By Carlos Manuel Eusoya

PHOTO: News Flash UK

First detected on November 24, 2021 by a team of South African scientists, the COVID-19 Omicron variant is now designated as a “variant of concern” (VOC) by the World Health Organization (WHO). International travel restrictions have been set in place, vaccine developers and researchers have started their studies, and health organizations have begun assessing the potential impact of the novel variant.

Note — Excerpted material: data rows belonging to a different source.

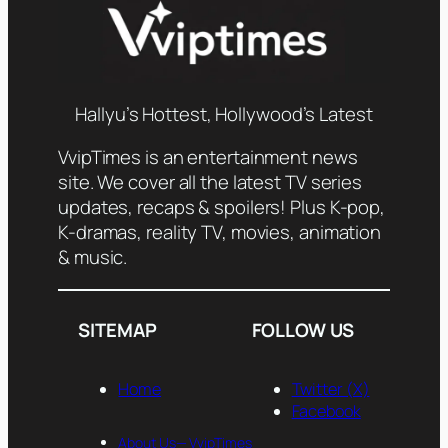
Hallyu’s Hottest, Hollywood’s Latest
VvipTimes is an entertainment news
site. We cover all the latest TV series
updates, recaps & spoilers! Plus K-pop,
K-dramas, reality TV, movies, animation
& music.
SITEMAP
FOLLOW US
Home
Twitter (X)
Facebook
About Us— VvipTimes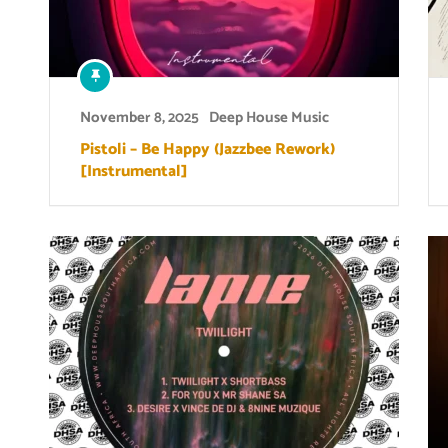
November 8, 2025
Deep House Music
Pistoli – Be Happy (Jazzbee Rework)
[Instrumental]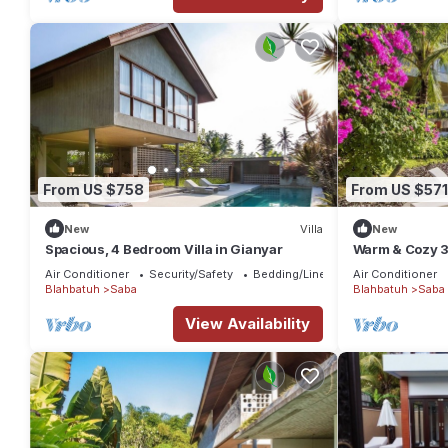
From US $758
From US $571
New
Villa
New
Spacious, 4 Bedroom Villa in Gianyar
Warm & Cozy 3
Nature
Air Conditioner
Security/Safety
Bedding/Linens
Air Conditioner
Blahbatuh
Saba
Blahbatuh
Saba
View Availability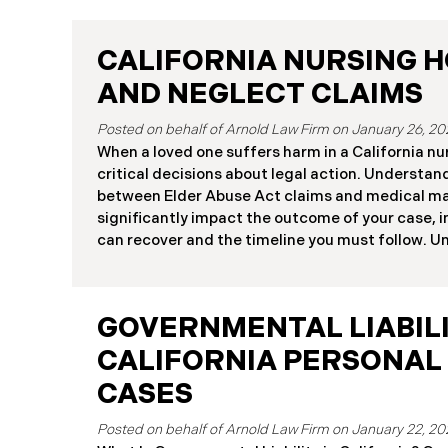
CALIFORNIA NURSING 
AND NEGLECT CLAIMS
January 26, 20
When a loved one suffers harm in a California nu
critical decisions about legal action. Understan
between Elder Abuse Act claims and medical ma
significantly impact the outcome of your case,
can recover and the timeline you must follow. 
Rights in California Nursing Homes California n
suffer harm due to substandard care may pursue
Elder Abuse and Dependent Adult Civil Protectio
GOVERNMENTAL LIABILI
medical malpractice law. These two legal frame
different procedural requirements and potentia
CALIFORNIA PERSONAL
Differences at a Glance The Elder Abuse Act p
CASES
including attorney’s fees and higher damage ca
January 22, 20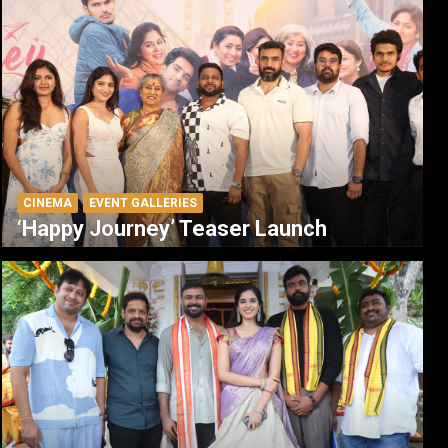
CINEMA
EVENT GALLERIES
‘Happy Journey’ Teaser Launch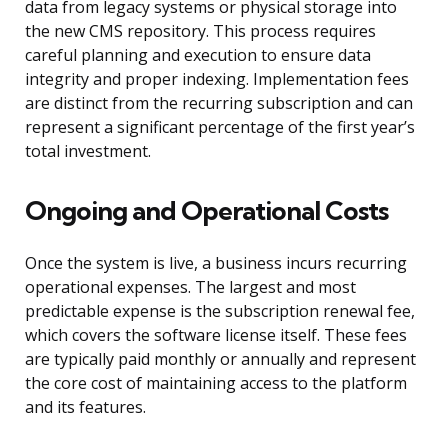
data from legacy systems or physical storage into
the new CMS repository. This process requires
careful planning and execution to ensure data
integrity and proper indexing. Implementation fees
are distinct from the recurring subscription and can
represent a significant percentage of the first year’s
total investment.
Ongoing and Operational Costs
Once the system is live, a business incurs recurring
operational expenses. The largest and most
predictable expense is the subscription renewal fee,
which covers the software license itself. These fees
are typically paid monthly or annually and represent
the core cost of maintaining access to the platform
and its features.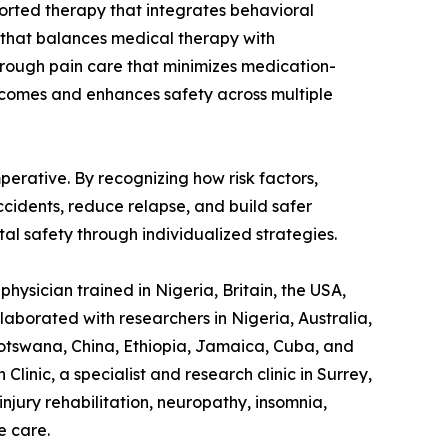
ported therapy that integrates behavioral
 that balances medical therapy with
through pain care that minimizes medication-
utcomes and enhances safety across multiple
perative. By recognizing how risk factors,
ccidents, reduce relapse, and build safer
al safety through individualized strategies.
hysician trained in Nigeria, Britain, the USA,
laborated with researchers in Nigeria, Australia,
otswana, China, Ethiopia, Jamaica, Cuba, and
linic, a specialist and research clinic in Surrey,
jury rehabilitation, neuropathy, insomnia,
e care.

But, what exactly is the Omicron variant? Is it as frightening as other variants?

Monstrous mutations

A variant is a type of virus that has genetic differences from the original virus. The genetic differences are caused by mutations.

Think of the coronavirus as a collection of different building blocks. These building blocks are the RNA or ribonucleic acid of the microorganism. The RNA is the blueprint of the virus; it determines the latter’s appearance and composition. If one extra block was added, removed, or substituted in the collection of RNA building blocks, the virus will mutate.

Some mutations do not directly affect the virus’ genetic composition or behavior. However, other mutations can strengthen the microorganism and make it more transmissible.

The Omicron variant alone has more than 30 mutations! Most of the mutations are located in the “spike protein” of the virus. The spike protein is needed by the virus to enter the cell of their hosts. With so many mutations in the spike protein, there is a high possibility that the Omicron variant can easily penetrate our cells and infect our bodies faster. Fortunately, this claim is yet to be confirmed and is still being studied by researchers worldwide.

“While this is concerning, as the WHO has indicated, I do think that we have to step back and wait for the science on this,” epidemiologist Dr. Abdul El-Sayed explained.

Compare and contrast: Delta and Omicron

One can only imagine the level of increased strength that the Omicron variant has compared to the previous versions of the virus. But, is the Omicron variant comparable to the Delta variant?

Both Omicron and Delta have mutations in their spike proteins that allow them to infect and spread more easily. However, unlike Omicron which has 30 mutations, the Delta variant only has 13.

Moreover, the Omicron variant has several other mutations aside from the spike protein. It has also mutated its membrane protein. The membrane protein is used to assemble the virus. Through mutations in this protein, the virus could assemble and gear itself at a faster rate, thus increasing the risk of infection.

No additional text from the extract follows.